WHAT IS NEEDED >> Every entry below has to appear again in your reply, word for word, but no picture may.

DATA FOR ANALYSIS START

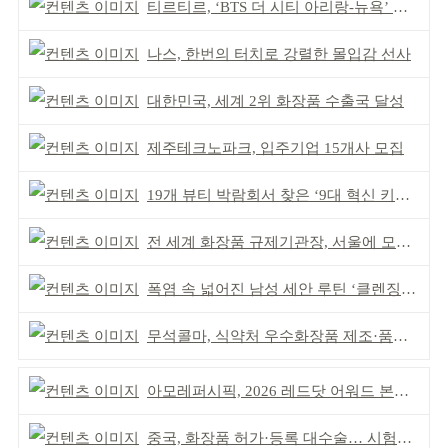
티르티르, ‘BTS 더 시티 아리랑-뉴욕’ 참여
나스, 한번의 터치로 강렬한 몰입감 선사
대한민국, 세계 2위 화장품 수출국 달성
제주테크노파크, 입주기업 15개사 모집
19개 뷰티 박람회서 찾은 ‘9대 혁신 키워드’
전 세계 화장품 규제기관장, 서울에 모인다
폭염 속 넓어진 남성 세안 루틴 ‘클렌징’ 거래액 급증
무석콜마, 식약처 우수화장품 제조·품질관리 체계 인정
아모레퍼시픽, 2026 레드닷 어워드 본상 2개 수상
중국, 화장품 허가·등록 대수술… 시험자료 공용 허용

DATA FOR ANALYSIS END

ANSWER SECTION >>
티르티르, ‘BTS 더 시티 아리랑-뉴욕’ 참여
나스, 한번의 터치로 강렬한 몰입감 선사
대한민국, 세계 2위 화장품 수출국 달성
제주테크노파크, 입주기업 15개사 모집
19개 뷰티 박람회서 찾은 ‘9대 혁신 키워드’
전 세계 화장품 규제기관장, 서울에 모인다
폭염 속 넓어진 남성 세안 루틴 ‘클렌징’ 거래액 급증
무석콜마, 식약처 우수화장품 제조·품질관리 체계 인정
아모레퍼시픽, 2026 레드닷 어워드 본상 2개 수상
중국, 화장품 허가·등록 대수술… 시험자료 공용 허용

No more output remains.